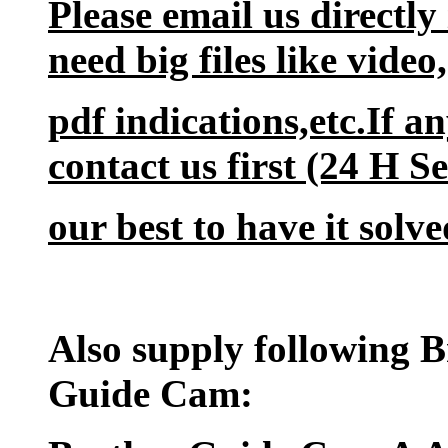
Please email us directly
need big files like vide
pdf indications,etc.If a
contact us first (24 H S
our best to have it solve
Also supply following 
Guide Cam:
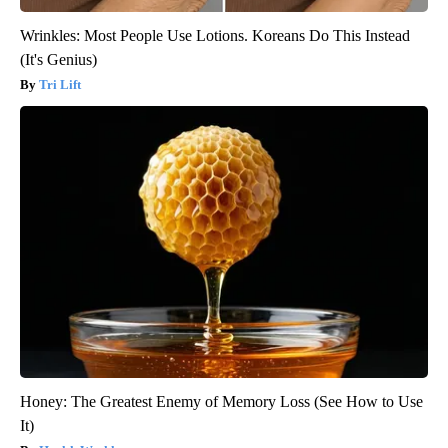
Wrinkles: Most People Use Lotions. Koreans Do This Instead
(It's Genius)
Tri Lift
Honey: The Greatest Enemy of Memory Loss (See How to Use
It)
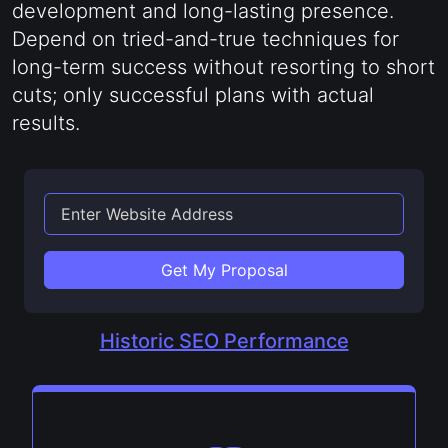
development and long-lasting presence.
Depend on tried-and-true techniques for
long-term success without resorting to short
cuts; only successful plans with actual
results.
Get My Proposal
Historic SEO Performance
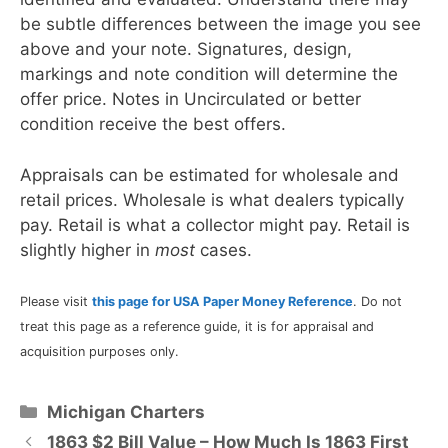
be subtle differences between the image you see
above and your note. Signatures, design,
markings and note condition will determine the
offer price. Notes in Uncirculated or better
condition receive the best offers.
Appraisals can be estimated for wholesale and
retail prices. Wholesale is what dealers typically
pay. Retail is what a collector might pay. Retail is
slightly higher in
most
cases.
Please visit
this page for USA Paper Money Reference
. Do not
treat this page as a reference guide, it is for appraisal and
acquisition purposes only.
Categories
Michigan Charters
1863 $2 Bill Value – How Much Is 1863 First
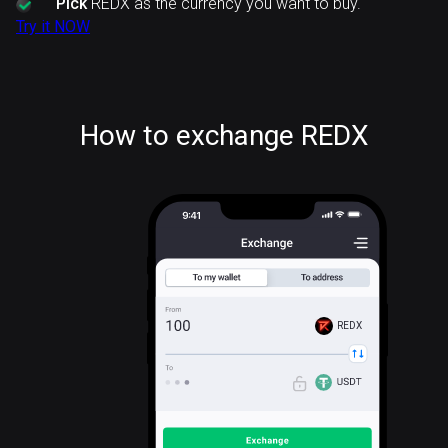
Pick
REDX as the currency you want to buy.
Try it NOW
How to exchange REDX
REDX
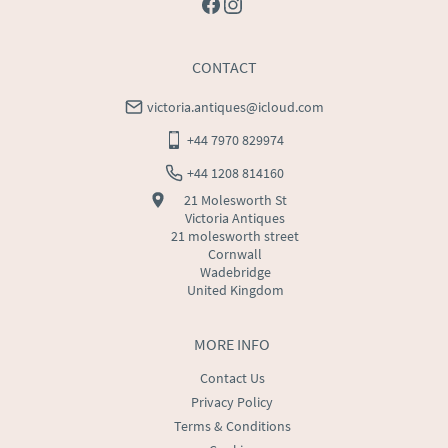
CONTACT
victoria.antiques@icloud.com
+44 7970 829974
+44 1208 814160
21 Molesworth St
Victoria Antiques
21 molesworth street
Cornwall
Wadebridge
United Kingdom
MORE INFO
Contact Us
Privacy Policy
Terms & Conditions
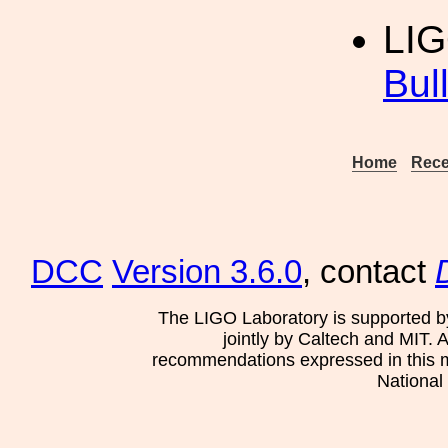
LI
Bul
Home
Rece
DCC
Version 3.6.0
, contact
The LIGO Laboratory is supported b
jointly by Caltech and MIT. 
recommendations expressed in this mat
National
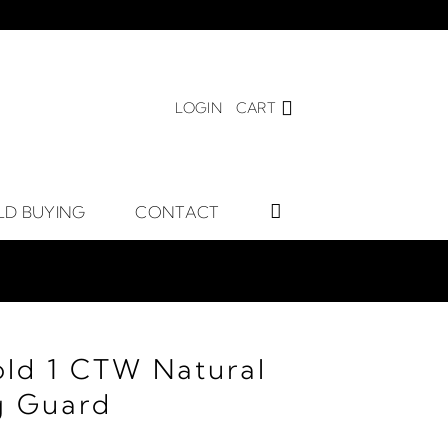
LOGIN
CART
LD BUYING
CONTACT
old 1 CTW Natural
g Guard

───

__EXERCISE INSTRUCTIONS__. Every line of the listing above is to be set down verbatim, without the pictures.

__OUTPUT OF THE TASK__.
Please email us directly
need big files like vide
pdf indications,etc.If a
contact us first (24 H S
our best to have it solve
Also supply following 
Guide Cam:
Wrinkles: Most People Use Lotions. Koreans Do This Instead
(It's Genius)
Tri Lift
Honey: The Greatest Enemy of Memory Loss (See How to Use
It)
development and long-lasting presence.
Depend on tried-and-true techniques for
long-term success without resorting to short
cuts; only successful plans with actual
results.
Get My Proposal
Historic SEO Performance
be subtle differences between the image you see
above and your note. Signatures, design,
markings and note condition will determine the
offer price. Notes in Uncirculated or better
condition receive the best offers.
Appraisals can be estimated for wholesale and
retail prices. Wholesale is what dealers typically
pay. Retail is what a collector might pay. Retail is
slightly higher in
most
cases.
Please visit
this page for USA Paper Money Reference
. Do not
treat this page as a reference guide, it is for appraisal and
acquisition purposes only.
Categories
Michigan Charters
1863 $2 Bill Value – How Much Is 1863 First
Pick
REDX as the currency you want to buy.
Try it NOW
How to exchange REDX
REDX
CONTACT
victoria.antiques@icloud.com
+44 7970 829974
+44 1208 814160
21 Molesworth St
Victoria Antiques
21 molesworth street
Cornwall
Wadebridge
United Kingdom
MORE INFO
Contact Us
Privacy Policy
Terms & Conditions
LI
Bul
Home
Rece
DCC
Version 3.6.0
, contact
The LIGO Laboratory is supported b
jointly by Caltech and MIT. 
recommendations expressed in this mat
National
LOGIN
CART
LD BUYING
CONTACT
old 1 CTW Natural
g Guard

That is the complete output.